My custom-made safety harness has two tethers with stainless-steel wide-mouth clips—a long and a short one. This setup, combined with the jackline on deck, allows me maximum mobility with maximum strength and safety. These tethers snap on via a snap shackle that can be released under load—you know, in case my harness is holding me underwater during a slow roll.
While dismasted boats roll quickly, boats with their rigs or a storm trysail still up roll s-l-o-w-l-y. Regardless, tethers must be mounted high on the chest so that the harness tows head-up, not feet-up.
Safety harnesses take some getting used to. Although they’ve saved my life on numerous occasions, they’ve almost killed me as well. Getting the webbing caught in my windlass while on the foredeck in a Southern Ocean gale as I was retrieving my Para-Tech sea anchor was rather disconcerting. On another occasion, doing “the pole dance” on the foredeck with two oversize spinnaker poles, six control guys and four sheets is always fun, especially with the boat rolling from rail to rail without canvas, off the wind.
One time, with Carolyn busy below in the forward head, a stray sheet tossed a half hitch around my left wrist. It repeatedly lifted me heavenward while my safety harness violently yanked me back to the foredeck.
“You sound like a herd of elephants up there, Fatty!” she hollered from below.
Indeed.
Ultimately, my Casio Pathfinder wristwatch broke its metal band, and I was able to wipe the sheet off my arm while ass-over-teakettle on the now-splotchy-red foredeck.
Painful.
Sinking offshore always results in a few funny sea yarns. That’s been my experience, at least. Yes, stepping below to floating floorboards always piques a sailor’s interest.

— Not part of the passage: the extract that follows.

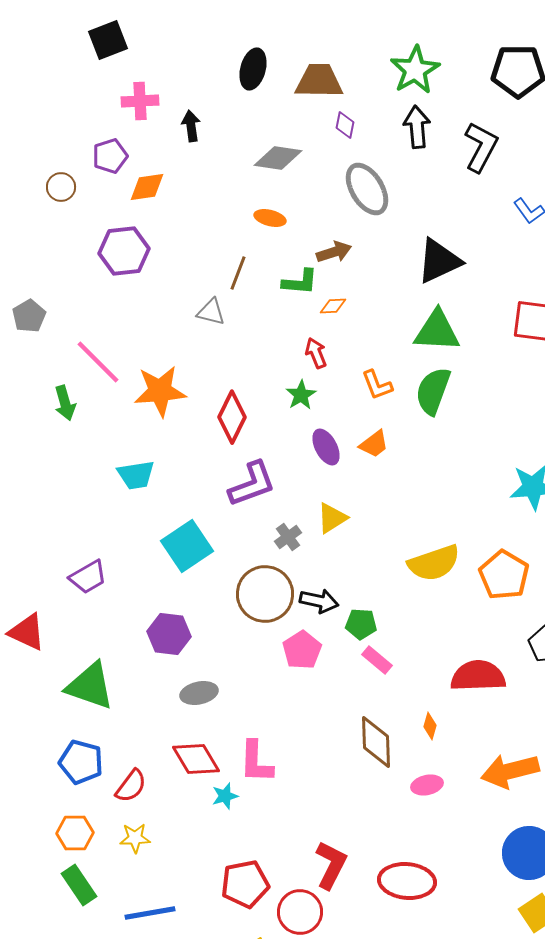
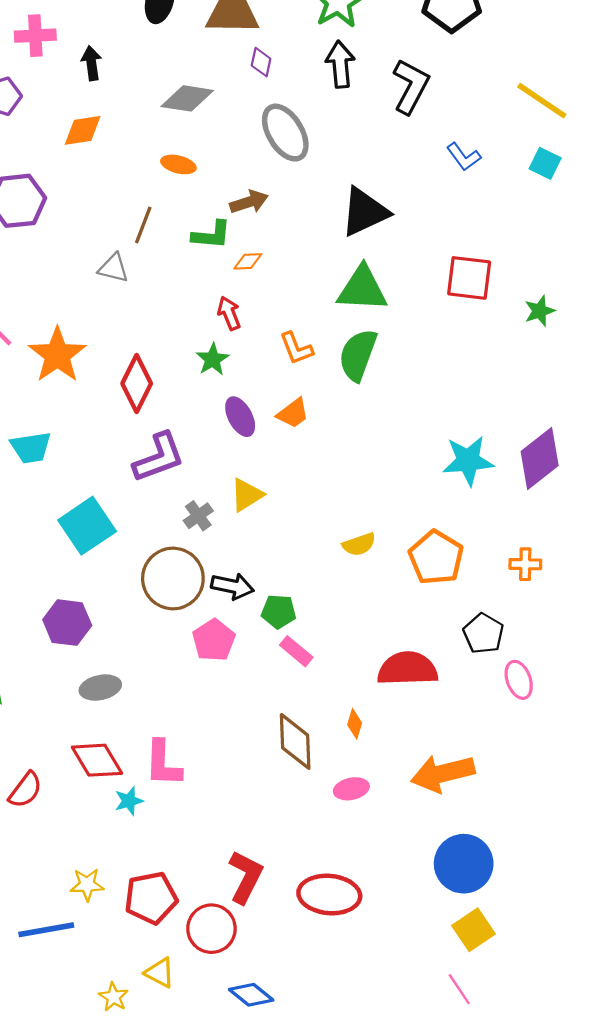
orange diamond: (147, 187) -> (83, 130), moved
orange star: (160, 391) -> (57, 355), turned -30
yellow semicircle: (434, 563) -> (359, 544), size x0.6
yellow star: (135, 838) -> (87, 885), moved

However, on modern vessels, things get really serious when the lithium batteries submerge aglow. That’s why we carry a portable Edson manual bilge pump that throws a 2-inch stream of water. It will work long after your lithiums are toast. And the pump can be moved from compartment to compartment after wet clothes plug all your limber holes.
My point is that seamanship matters more than a bank account. All the gold in the world tucked into a safe-deposit box in Zurich won’t help you survive a Southern Ocean gale.
Which is safer during a knockdown? A beat-up $40,000 Southern Cross 32 with closed hatches, or a $3-million air-conditioned layer cake with open hatches? And with oxygen masks on its ultra-high boom? And with sliding glass patio doors that a US Coast Guard cutter could fit through?
You decide. If you go offshore, your life—and the lives of your spouse, your children and your friends—will depend on that judgment every single day, and every single ocean mile sailed.
The most common lie that a lonely sailor tells their nonsailing spouse is, “With modern electronics, there’s no need to ever go through a storm offshore.”
It’s actually true. There isn’t—as long as you keep that dock queen tethered to its electrical umbilical cord.
But if you unplug and venture beyond the breakwater, seamanship—common sense upon the sea—counts more than gold.